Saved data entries
* * * *
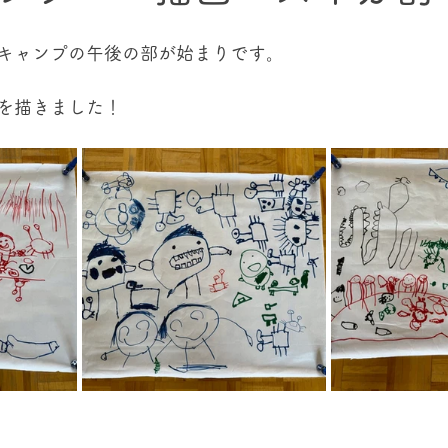
キャンプの午後の部が始まりです。
を描きました！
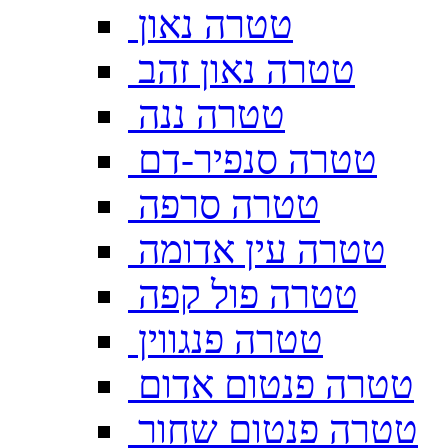
טטרה נאון
טטרה נאון זהב
טטרה ננה
טטרה סנפיר-דם
טטרה סרפה
טטרה עין אדומה
טטרה פול קפה
טטרה פנגווין
טטרה פנטום אדום
טטרה פנטום שחור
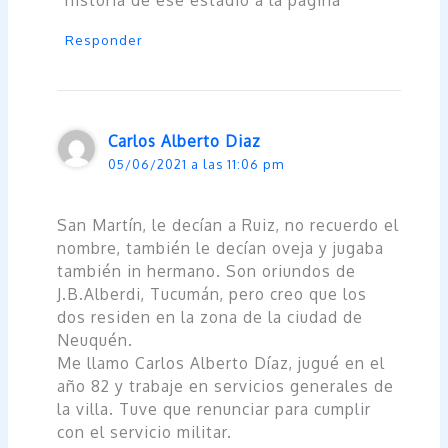
Responder
Carlos Alberto Diaz
05/06/2021 a las 11:06 pm
San Martín, le decían a Ruiz, no recuerdo el
nombre, también le decían oveja y jugaba
también in hermano. Son oriundos de
J.B.Alberdi, Tucumán, pero creo que los
dos residen en la zona de la ciudad de
Neuquén.
Me llamo Carlos Alberto Díaz, jugué en el
año 82 y trabaje en servicios generales de
la villa. Tuve que renunciar para cumplir
con el servicio militar.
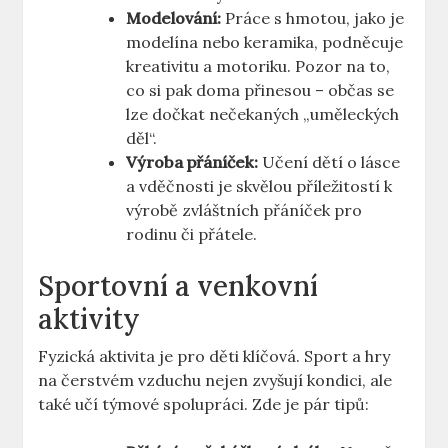
Modelování:
Práce s hmotou, jako je
modelína nebo keramika, podněcuje
kreativitu a motoriku. Pozor na to,
co si pak doma přinesou – občas se
lze dočkat nečekaných „uměleckých
děl“.
Výroba přáníček:
Učení dětí o lásce
a vděčnosti je skvělou příležitostí k
výrobě zvláštních přáníček pro
rodinu či přátele.
Sportovní a venkovní
aktivity
Fyzická aktivita je pro děti klíčová. Sport a hry
na čerstvém vzduchu nejen zvyšují kondici, ale
také učí týmové spolupráci. Zde je pár tipů:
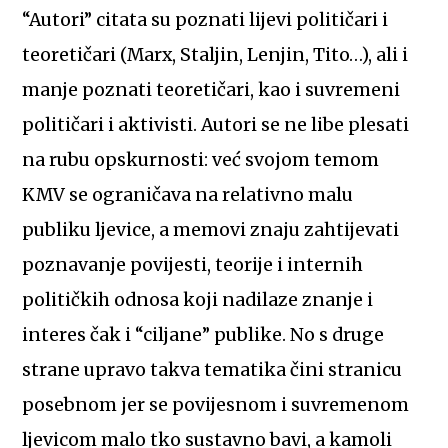
“Autori” citata su poznati lijevi političari i
teoretičari (Marx, Staljin, Lenjin, Tito…), ali i
manje poznati teoretičari, kao i suvremeni
političari i aktivisti. Autori se ne libe plesati
na rubu opskurnosti: već svojom temom
KMV se ograničava na relativno malu
publiku ljevice, a memovi znaju zahtijevati
poznavanje povijesti, teorije i internih
političkih odnosa koji nadilaze znanje i
interes čak i “ciljane” publike. No s druge
strane upravo takva tematika čini stranicu
posebnom jer se povijesnom i suvremenom
ljevicom malo tko sustavno bavi, a kamoli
* * * *
## Exercise requirements
All lines from the one with "KMV se ograničava na relativno malu" through the end of the data must be repeated exactly, and nothing else may be repeated.

## Written reply
KMV se ograničava na relativno malu
publiku ljevice, a memovi znaju zahtijevati
poznavanje povijesti, teorije i internih
političkih odnosa koji nadilaze znanje i
interes čak i “ciljane” publike. No s druge
strane upravo takva tematika čini stranicu
posebnom jer se povijesnom i suvremenom
ljevicom malo tko sustavno bavi, a kamoli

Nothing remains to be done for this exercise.